I am not really sure how you come to those conclusions Goosefoot. Marx was the one who said “the philosophers have only interpreted the world, but the point is to change it”. I’ve never heard anyone before argue that Marx didn’t want the socialist transformation of the world he wrote about to actually happen.

MoleSmokes · 08/01/2020 18:49

Thanks for posting that link MockneyReject

By a strange coincidence, last week a friend was bemoaning the fact that the guy who posted the Mumsnet link (Martin Levy) did not stand in the General Election as usual and was wondering if he was still around.

My mate does not do Facebook but at least I can tell him that Martin is still alive and kicking - and apparently lurks on Mumsnet! He's never going to believe me if I tell him that! Smile

Goosefoot · 08/01/2020 20:52

I’ve never heard anyone before argue that Marx didn’t want the socialist transformation of the world he wrote about to actually happen.

Marx was a sort of Hegelian. Hegel believed in something he called the World Spirit, a sort of impersonal god which revealed itself more and more over time through history.

Marx believed in a materialist version of this idea, over time, there was an interaction between classes or social groups that would play out and go through certain stages, until it finally was fully formed and reached a sort of ideal state. He called this, after Hegel, a dialectic. Each of these social or economic stages contained problems or contradictions that would create a sort of crises or collapse, and then there would be a reformation that solved or brought together the contradiction into a higher form of society. This would go on until you reached the highest form that did not contain any more contradictions.

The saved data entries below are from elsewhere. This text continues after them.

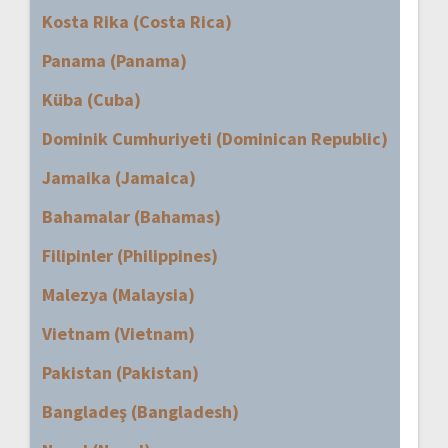
Kosta Rika (Costa Rica)
Panama (Panama)
Küba (Cuba)
Dominik Cumhuriyeti (Dominican Republic)
Jamaika (Jamaica)
Bahamalar (Bahamas)
Filipinler (Philippines)
Malezya (Malaysia)
Vietnam (Vietnam)
Pakistan (Pakistan)
Bangladeş (Bangladesh)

Some of his discussion is of historical examples of these stages and how they are true to his theory, and his discussion of capitalism is about what he thinks the contradictions are that will cause its failure. And then he also discusses what the resolution of that will be and the final state.

But the thing is, this is a historical process, you can't just come up with the final stage without going through the others because they are all important. None of the attempts at establishing actual communist states really even correspond to what Marx wrote. All of them involved peasant societies doing mainly agricultural work for example whereas Marx said the final society would come out of an industrialised kind of economy. And that was to be about the proletariate, the actual people themselves, owning their own labour, and the disappearance of the capitalist class. Not about some sort of elite group trying to force that to happen through state ownership of capital. That's not a historical dialectic. And if its not a historical dialectic its not Marx.